[Lustre-devel] GSS cross-realm on MDT -> OST
Eric Mei
Eric.Mei at Sun.COM
Thu Jul 10 09:45:16 PDT 2008
Benjamin Bennett wrote:
> Eric Mei wrote:
>> Peter Braam wrote:
>>>
>>>
>>> On 7/8/08 2:38 PM, "Benjamin Bennett" <ben at psc.edu> wrote:
>>>
>>>> Peter Braam wrote:
>>>>> Hmm. Perhaps there are implementation issues here that overshadow the
>>>>> architecture.
>>>>>
>>>>> To interact with MDS nodes that are part of one file system, the
>>>>> MDS needs
>>>>> to be part of a realm. The MDS performs authorization based on a
>>>>> principal
>>>>> to MDS (i.e. Lustre) user/group database. Within one Lustre file
>>>>> system
>>>>> each MDS MUST HAVE the same user group database. We will likely
>>>>> want to
>>>>> place MDS's distributedly in the longer term future, so take clear
>>>>> note of
>>>>> this: one Kerberos realm owns the entire MDS cluster for a file
>>>>> system.
>>>> Could you explain more on why this requires a single realm and not just
>>>> consistent mappings across all MDSs?
>>>
>>> That MIGHT work ... But how would two domains guarantee consistent
>>> updates
>>> to the databases? However, the server - server trust across domains
>>> we need
>>> is new to me (and I am not sure if/how it works).
>>
>> Practically it's doable, of course. But as Peter pointed out the user
>> database must be the same across all MDSs within a Luster FS. If 2
>> MDSs could share the user database, why bother putting them into
>> different kerberos realms? So we assume all MDSs should be in a single
>> realm. Does TeraGrid have different requirement?
>
> TeraGrid has a central database of users which could be used to
> consistently generate mappings.
>
> The reason to bother putting MDSs in separate realms is that TeraGrid is
> composed of distinct organizations. We are trying to distribute a
> filesystem across several organizations, not simply implement a
> centralized fs accessed by several organizations.

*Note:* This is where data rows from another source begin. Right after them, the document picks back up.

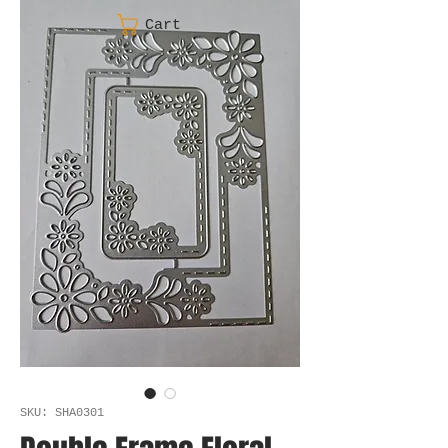
Cart
SKU: SHA0301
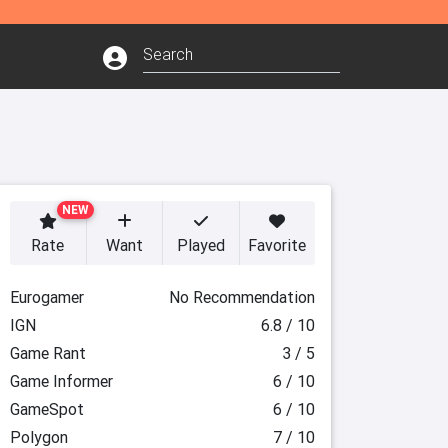
NEW
Rate
Want
Played
Favorite
Eurogamer
No Recommendation
IGN
6.8 / 10
Game Rant
3 / 5
Game Informer
6 / 10
GameSpot
6 / 10
Polygon
7 / 10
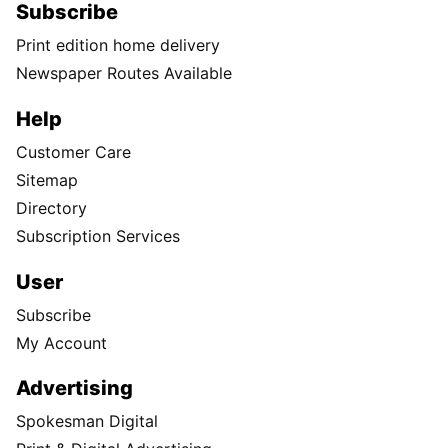
Subscribe
Print edition home delivery
Newspaper Routes Available
Help
Customer Care
Sitemap
Directory
Subscription Services
User
Subscribe
My Account
Advertising
Spokesman Digital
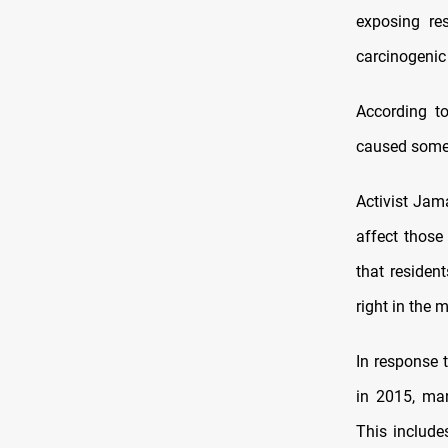
exposing re
carcinogenic
According t
caused some r
Activist Jam
affect those
that residen
right in the 
In response 
in 2015, man
This include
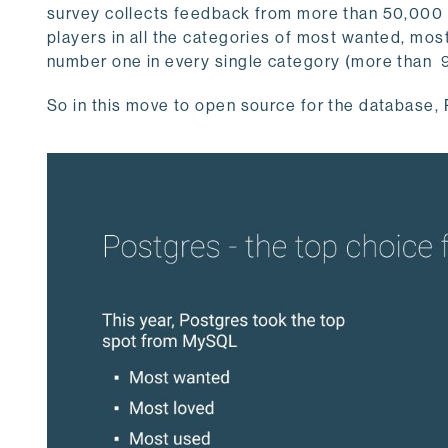
survey collects feedback from more than 50,000 
players in all the categories of most wanted, most
number one in every single category (more than 
So in this move to open source for the database, P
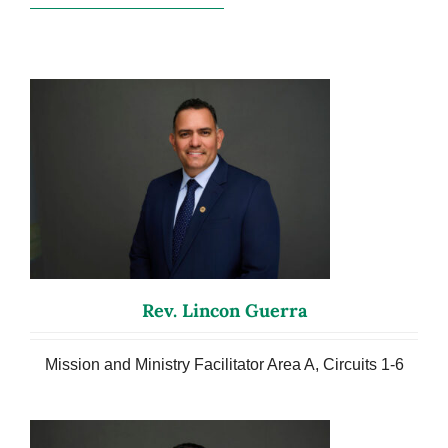
Rev. Lincon Guerra
Mission and Ministry Facilitator Area A, Circuits 1-6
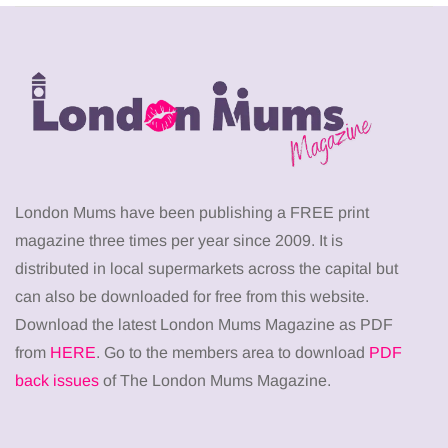
London Mums have been publishing a FREE print
magazine three times per year since 2009. It is
distributed in local supermarkets across the capital but
can also be downloaded for free from this website.
Download the latest London Mums Magazine as PDF
from
HERE
. Go to the members area to download
PDF
back issues
of The London Mums Magazine.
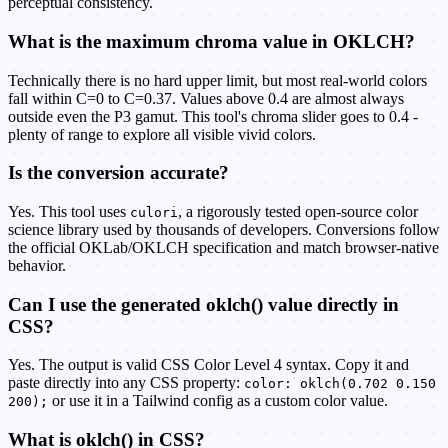
perceptual consistency.
What is the maximum chroma value in OKLCH?
Technically there is no hard upper limit, but most real-world colors
fall within C=0 to C=0.37. Values above 0.4 are almost always
outside even the P3 gamut. This tool's chroma slider goes to 0.4 -
plenty of range to explore all visible vivid colors.
Is the conversion accurate?
Yes. This tool uses
, a rigorously tested open-source color
culori
science library used by thousands of developers. Conversions follow
the official OKLab/OKLCH specification and match browser-native
behavior.
Can I use the generated oklch() value directly in
CSS?
Yes. The output is valid CSS Color Level 4 syntax. Copy it and
paste directly into any CSS property:
color: oklch(0.702 0.150
or use it in a Tailwind config as a custom color value.
200);
What is oklch() in CSS?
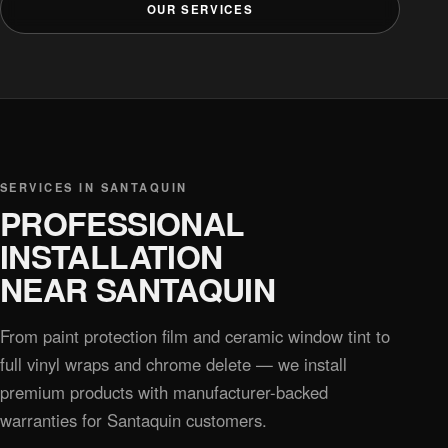
OUR SERVICES
SERVICES IN SANTAQUIN
PROFESSIONAL
INSTALLATION
NEAR SANTAQUIN
From paint protection film and ceramic window tint to
full vinyl wraps and chrome delete — we install
premium products with manufacturer-backed
warranties for Santaquin customers.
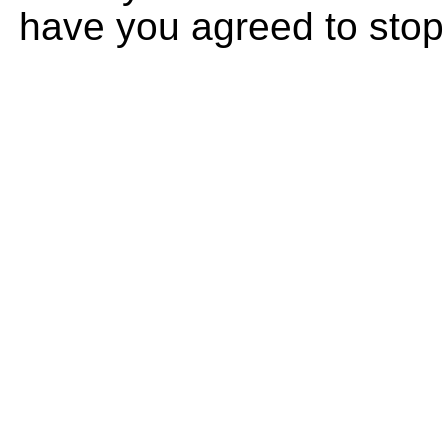
have you agreed to stop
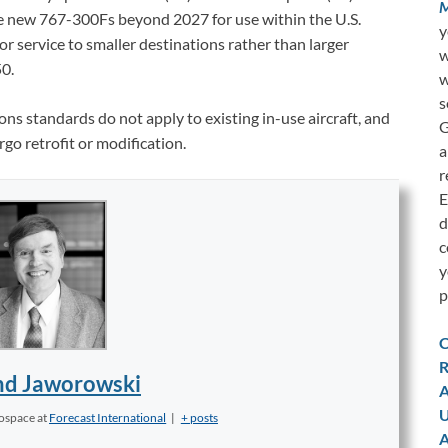
M
ire new 767-300Fs beyond 2027 for use within the U.S.
y
r service to smaller destinations rather than larger
w
0.
w
s
s standards do not apply to existing in-use aircraft, and
G
rgo retrofit or modification.
a
r
E
d
c
y
p
C
R
d Jaworowski
A
U
rospace
at
Forecast International
|
+ posts
A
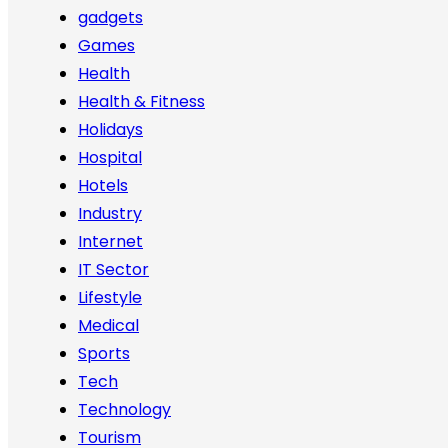
gadgets
Games
Health
Health & Fitness
Holidays
Hospital
Hotels
Industry
Internet
IT Sector
Lifestyle
Medical
Sports
Tech
Technology
Tourism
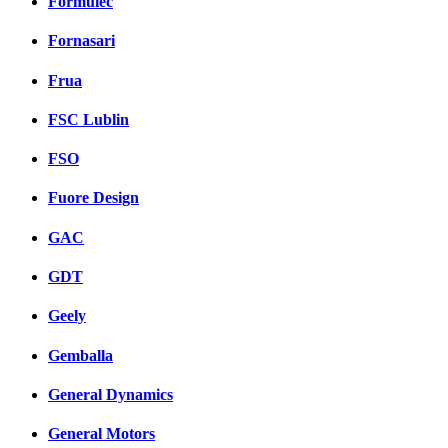
Formulec
Fornasari
Frua
FSC Lublin
FSO
Fuore Design
GAC
GDT
Geely
Gemballa
General Dynamics
General Motors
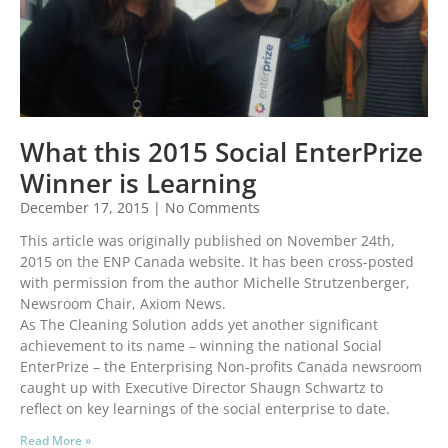
What this 2015 Social EnterPrize
Winner is Learning
December 17, 2015
No Comments
This article was originally published on November 24th,
2015 on the ENP Canada website. It has been cross-posted
with permission from the author Michelle Strutzenberger,
Newsroom Chair, Axiom News.
As The Cleaning Solution adds yet another significant
achievement to its name – winning the national Social
EnterPrize – the Enterprising Non-profits Canada newsroom
caught up with Executive Director Shaugn Schwartz to
reflect on key learnings of the social enterprise to date.
Read More »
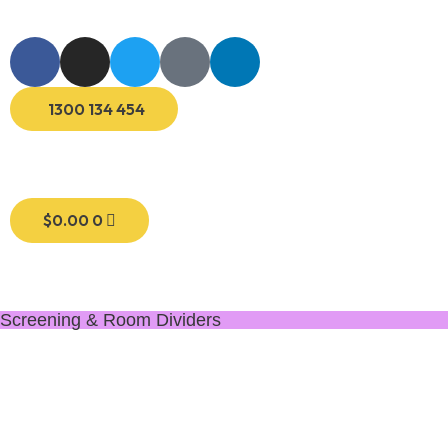
1300 134 454
$
0.00
0
Screening & Room Dividers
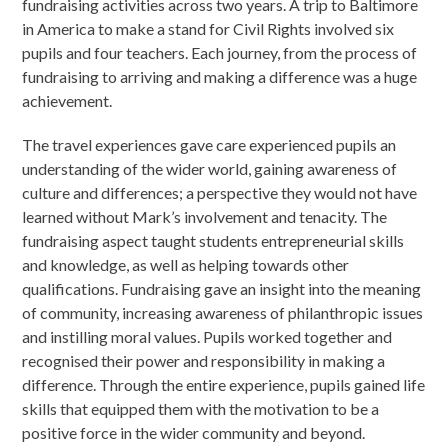
fundraising activities across two years. A trip to Baltimore
in America to make a stand for Civil Rights involved six
pupils and four teachers. Each journey, from the process of
fundraising to arriving and making a difference was a huge
achievement.
The travel experiences gave care experienced pupils an
understanding of the wider world, gaining awareness of
culture and differences; a perspective they would not have
learned without Mark’s involvement and tenacity. The
fundraising aspect taught students entrepreneurial skills
and knowledge, as well as helping towards other
qualifications. Fundraising gave an insight into the meaning
of community, increasing awareness of philanthropic issues
and instilling moral values. Pupils worked together and
recognised their power and responsibility in making a
difference. Through the entire experience, pupils gained life
skills that equipped them with the motivation to be a
positive force in the wider community and beyond.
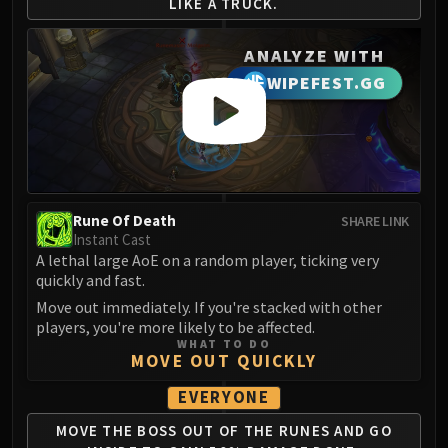
LIKE A TRUCK.
Blood-Queen Lana'thel
Valithria Dreamwalker
ANALYZE WITH
Sindragosa
WIPEFEST.GG
The Lich King
RUBY SANCTUM
Halion
TRIALS OF THE CRUSADER
Northrend Beasts
Lord Jaraxxus
Rune Of Death
SHARE LINK
Instant Cast
Faction Champions
A lethal large AoE on a random player, ticking very
Twin Val'kyr
quickly and fast.
Anub'Arak
Move out immediately. If you're stacked with other
ULDUAR
players, you're more likely to be affected.
WHAT TO DO
Flame Leviathan
MOVE OUT QUICKLY
Ignis
EVERYONE
Razorscale
XT-002
MOVE THE BOSS OUT OF
THE RUNES AND GO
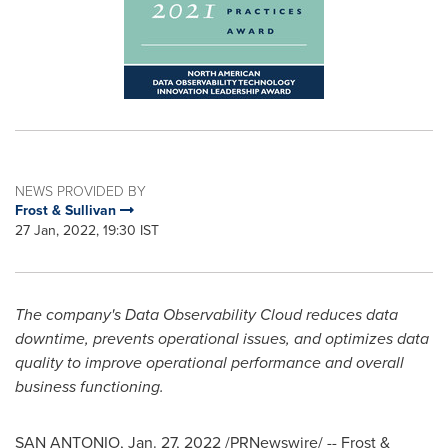
NEWS PROVIDED BY
Frost & Sullivan
27 Jan, 2022, 19:30 IST
The company's Data Observability
Cloud reduces data
downtime, prevents operational issues, and optimizes data
quality to improve operational performance and overall
business functioning.
SAN ANTONIO
,
Jan. 27, 2022
/PRNewswire/ -- Frost &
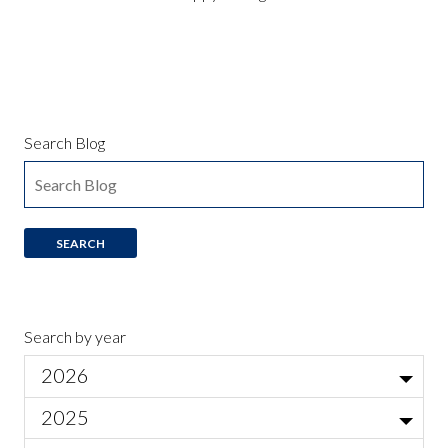
Search Blog
Search by year
2026
Jul
2025
Local Actor Auditions for Ariadne auf Naxos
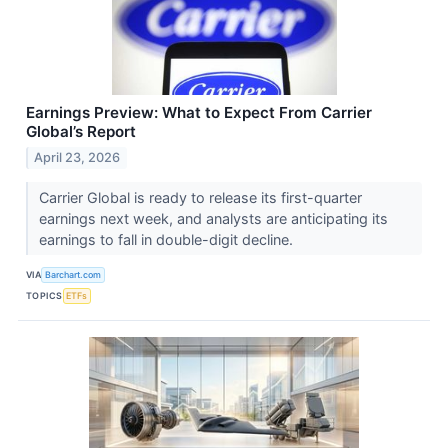
Earnings Preview: What to Expect From Carrier
Global’s Report
April 23, 2026
Carrier Global is ready to release its first-quarter
earnings next week, and analysts are anticipating its
earnings to fall in double-digit decline.
VIA
Barchart.com
TOPICS
ETFs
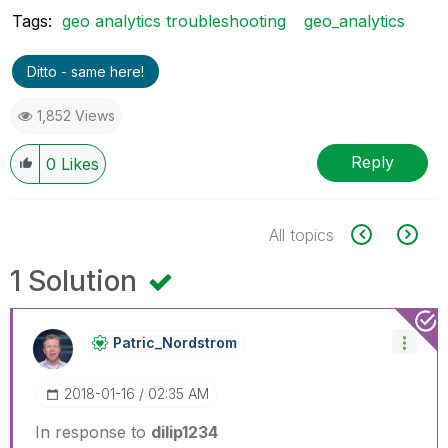
Tags:
geo analytics troubleshooting
geo_analytics
Ditto - same here!
1,852 Views
Reply
0
Likes
All topics
1 Solution
Patric_Nordstro
M
‎2018-01-16
02:35 AM
In response to
dilip1234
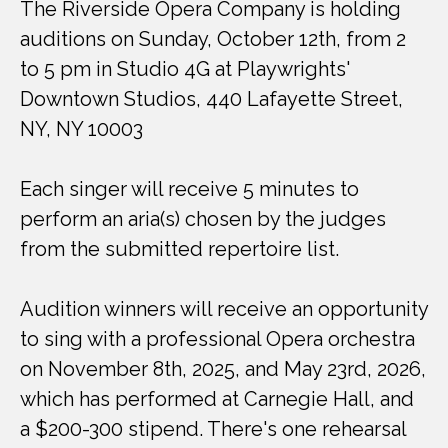
The Riverside Opera Company is holding
auditions on Sunday, October 12th, from 2
to 5 pm in Studio 4G at Playwrights'
Downtown Studios, 440 Lafayette Street,
NY, NY 10003
Each singer will receive 5 minutes to
perform an aria(s) chosen by the judges
from the submitted repertoire list.
Audition winners will receive an opportunity
to sing with a professional Opera orchestra
on November 8th, 2025, and May 23rd, 2026,
which has performed at Carnegie Hall, and
a $200-300 stipend. There's one rehearsal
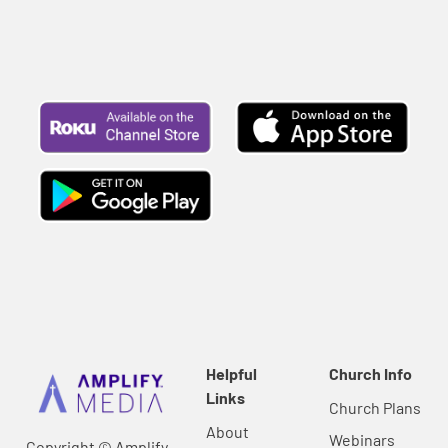
Helpful
Church Info
Links
Church Plans
About
Webinars
Copyright © Amplify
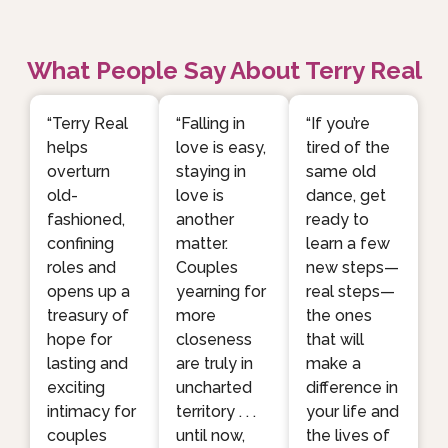
What People Say About Terry Real
“Terry Real
“Falling in
“If you’re
helps
love is easy,
tired of the
overturn
staying in
same old
old-
love is
dance, get
fashioned,
another
ready to
confining
matter.
learn a few
roles and
Couples
new steps—
opens up a
yearning for
real steps—
treasury of
more
the ones
hope for
closeness
that will
lasting and
are truly in
make a
exciting
uncharted
difference in
intimacy for
territory . . .
your life and
couples
until now,
the lives of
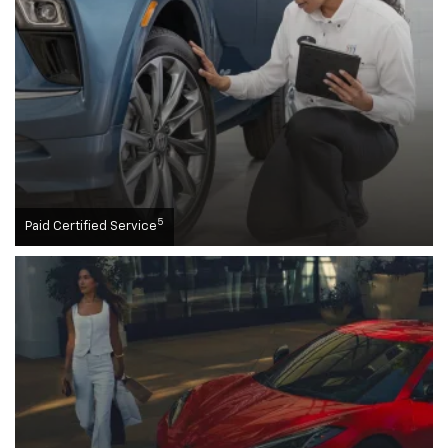
5
Paid Certified Service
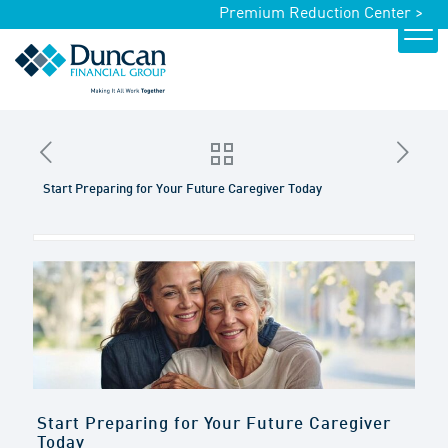
Premium Reduction Center >
Start Preparing for Your Future Caregiver Today
Start Preparing for Your Future Caregiver
Today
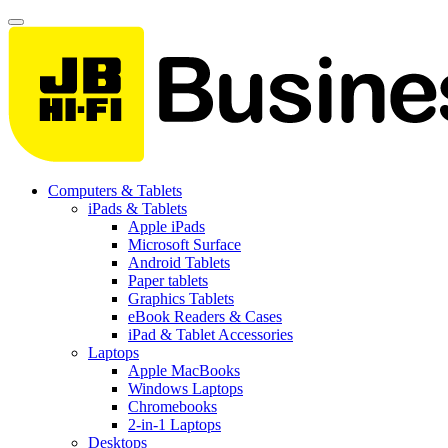
Computers & Tablets
iPads & Tablets
Apple iPads
Microsoft Surface
Android Tablets
Paper tablets
Graphics Tablets
eBook Readers & Cases
iPad & Tablet Accessories
Laptops
Apple MacBooks
Windows Laptops
Chromebooks
2-in-1 Laptops
Desktops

I see, thanks for explanation. I think if the issue of server membership
solved, there'll be no problem to do that as GSS/Kerberos's aspect.
>>>>> There can be multiple MDS clusters, i.e. Lustre file systems, in a
>>>>> single
>>>>> realm, each serving their own file system. Each Lustre file system
>>>>> can have
>>>>> its own user/group database. No restrictions here.
>>>> Well, that's the problem with multiple clusters in a single realm, lack
>>>> of restriction... ;-)
>>>
>>> Restrict yourself, not me or Lustre :)
>>>
>>>>> For a given file system the MDS nodes produce capabilities which
>>>>> the OSS
>>>>> nodes use for authorization. It is important that the MDS can maken
>>>>> authenticated RPC's to the OSS nodes in its file system and for
>>>>> this we use
>>>>> Kerberos (this is not a "must have" - it could have been done with a
>>>>> different key sharing mechanism).
>>>> With multiple clusters in a single realm an MDS from any cluster could
>>>> authenticate and authorize as an MDS to an OSS in any cluster.
>>>
>>>
>>>
>>> Good point. If so that should be a bug.
>>>
>>> ===> Eric Mei, what is the story here?
>>
>> Yes Ben is right, currently in a same realm any MDS could authenticate
>> with any MDS and OSS. But afaics the problem is nothing to do with
>> Kerberos. It's because currently Lustre have no config information
>> about the server cluster membership, each server target have no idea
>> what other targets are.
>>
>> So solve this, we can either place the configuration on each MDS/OST
>> nodes - as Ben proposed in last mail; or probably better centrally
>> managed by MGS, thus MDT/OST would be able to get uptodate server
>> cluster information. Would it work?
>
> Sounds like a good idea. If I understand correctly...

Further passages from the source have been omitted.